During my quarter-life crisis, a phase from which I still carry residual angst, I developed a hatred of authority. Professors and employers alike were a straw man amalgam of a group I call “people in suits.” Their neckties and impractical socks served to keep up appearances as they served their bosses. As suits are a cultural standard, I reasoned that their authority, too, was not absolute.

They were forever exacting their position over me, to disguise the thin ice on which they themselves sat. They worked to justify their job to their supervisors, and their supervisors worked to justify their job to their supervisor. That’s how I saw it in my mind, anyway.

Simply put, I didn’t want to be told what to do. Though, to my college-age ears that explanation would have sounded cliché, it’s exactly why I hated some of my teachers and bosses, at least, hated the role they represented. This is the most basic thought a sinful person has; desiring independence, we hate rules.

Certainly, hating authority was wrong, but I was onto something in my theorizing “people in suits” – the existence of a litigious mindset in the workplace. I saw employees having an overconcern about covering their own hide.

With their tail tucked between their legs, they piously reversed the well-known advice that it’s “better to ask for forgiveness than permission.” They were hesitant to take a step in any direction for fear of what their boss would say, though that boss would have to ask their boss whether the first employee could take a step.

Having worked in various local government departments since I graduated, I thought this was what people meant by “red tape” and “bureaucracy.” But I now believe it’s an attitude prevalent in many workplaces; government work simply has the potential for acts of independence to be seen more publicly.

I hate this reality even more than I hated authority figures, though I have the same scapegoat for my frustration. There have been times at work where I want to do something, something of which I’m capable and could finish quickly. Yet, the standard procedure requires that someone from another department handle it. I feel increasingly muzzled by “no” after “no,” like I’m becoming the docile employee my bosses are.
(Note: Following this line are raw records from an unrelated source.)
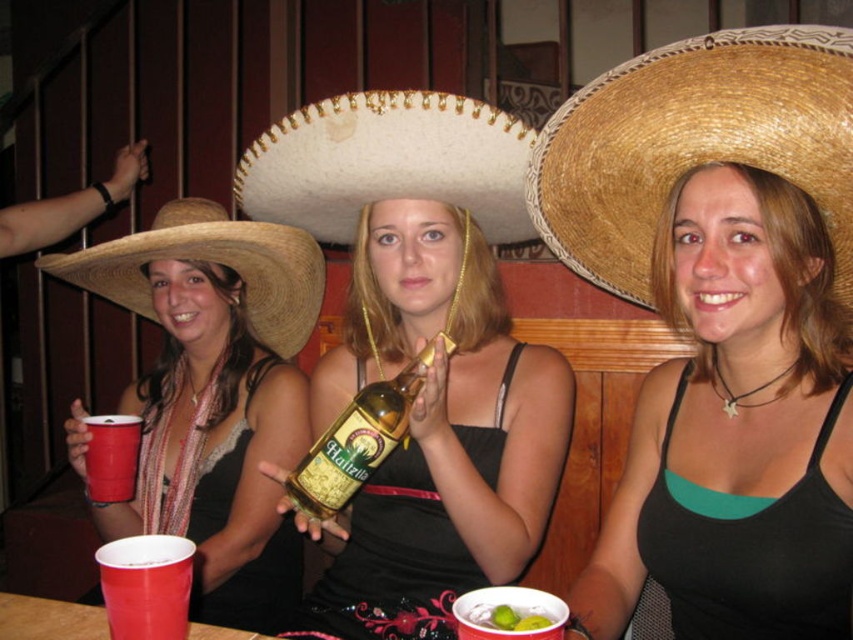 Question: Is the position of black matte tank top at center more distant than that of gold metallic bottle at center?

Choices:
 (A) no
 (B) yes

Answer: (A)

Question: Among these points, which one is nearest to the camera?

Choices:
 (A) (451, 340)
 (B) (166, 572)

Answer: (B)

Question: Among these objects, which one is farthest from the camera?

Choices:
 (A) gold metallic bottle at center
 (B) straw woven sombrero at right
 (C) matte straw sombrero at upper left
 (D) matte plastic cup at lower left

Answer: (C)

Question: Is white straw hat at center smaller than strawmaterial/texturecowboy hat at left?

Choices:
 (A) no
 (B) yes

Answer: (B)

Question: Which point is farther to the camera?

Choices:
 (A) straw woven sombrero at right
 (B) gold metallic bottle at center
 (C) matte gold bottle at center

Answer: (B)

Question: Does white straw hat at center have a larger size compared to gold metallic bottle at center?

Choices:
 (A) yes
 (B) no

Answer: (A) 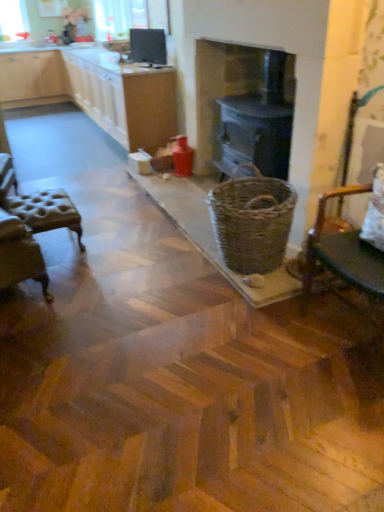 Question: Would you say matte black monitor at upper center is outside wooden chair at right, which appears as the second chair when viewed from the back?

Choices:
 (A) yes
 (B) no

Answer: (A)

Question: Considering the relative sizes of matte black monitor at upper center and wooden chair at right, which appears as the second chair when viewed from the back, in the image provided, is matte black monitor at upper center thinner than wooden chair at right, which appears as the second chair when viewed from the back,?

Choices:
 (A) no
 (B) yes

Answer: (B)

Question: From the image's perspective, is matte black monitor at upper center on top of wooden chair at right, the first chair when ordered from right to left?

Choices:
 (A) yes
 (B) no

Answer: (A)

Question: From the image's perspective, is matte black monitor at upper center located beneath wooden chair at right, the first chair when ordered from right to left?

Choices:
 (A) yes
 (B) no

Answer: (B)

Question: Is matte black monitor at upper center at the right side of wooden chair at right, the first chair when ordered from right to left?

Choices:
 (A) yes
 (B) no

Answer: (B)

Question: Considering their positions, is transparent plastic window screen at upper left located in front of or behind light wood cabinetry at upper left, the 1th cabinetry viewed from the back?

Choices:
 (A) behind
 (B) front

Answer: (A)

Question: In terms of height, does transparent plastic window screen at upper left look taller or shorter compared to light wood cabinetry at upper left, placed as the second cabinetry when sorted from front to back?

Choices:
 (A) tall
 (B) short

Answer: (B)

Question: Is point (8, 12) closer or farther from the camera than point (64, 73)?

Choices:
 (A) farther
 (B) closer

Answer: (B)

Question: Looking at the image, does transparent plastic window screen at upper left seem bigger or smaller compared to light wood cabinetry at upper left, placed as the second cabinetry when sorted from front to back?

Choices:
 (A) small
 (B) big

Answer: (A)

Question: Is white wood cabinets at upper left, the 2th cabinetry positioned from the back, taller or shorter than light wood cabinetry at upper left, placed as the second cabinetry when sorted from front to back?

Choices:
 (A) short
 (B) tall

Answer: (A)

Question: Do you think white wood cabinets at upper left, the 2th cabinetry positioned from the back, is within light wood cabinetry at upper left, the 1th cabinetry viewed from the back, or outside of it?

Choices:
 (A) inside
 (B) outside

Answer: (B)

Question: From a real-world perspective, relative to light wood cabinetry at upper left, the 1th cabinetry viewed from the back, is white wood cabinets at upper left, the 2th cabinetry positioned from the back, vertically above or below?

Choices:
 (A) above
 (B) below

Answer: (A)

Question: Considering the positions of white wood cabinets at upper left, which appears as the 1th cabinetry when viewed from the front, and light wood cabinetry at upper left, the 1th cabinetry viewed from the back, in the image, is white wood cabinets at upper left, which appears as the 1th cabinetry when viewed from the front, bigger or smaller than light wood cabinetry at upper left, the 1th cabinetry viewed from the back,?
While I still try to fight the restrictions, though that may only be internal rationalizations that, spoken out loud, would be incoherent, I realized that our litigious society is evidence for the biblical claim of human nature.

“The human heart is the most deceitful of all things, and desperately wicked. Who really knows how bad it is?” Jeremiah 17:9 NLT

“If we say that we have no sin, we are deceiving ourselves and the truth is not in us.” 1 John 1:8 NASB

“And you were dead in the trespasses and sins in which you once walked, following the course of this world…carrying out the desires of the body and the mind, and were by nature children of wrath, like the rest of mankind.” Ephesians 2:1-3 ESV

Even one instance of malintent debunks the myth that people are inherently good. How much more so does our collective behavior in the workplace, working so we don’t get in trouble, evince the badness of mankind?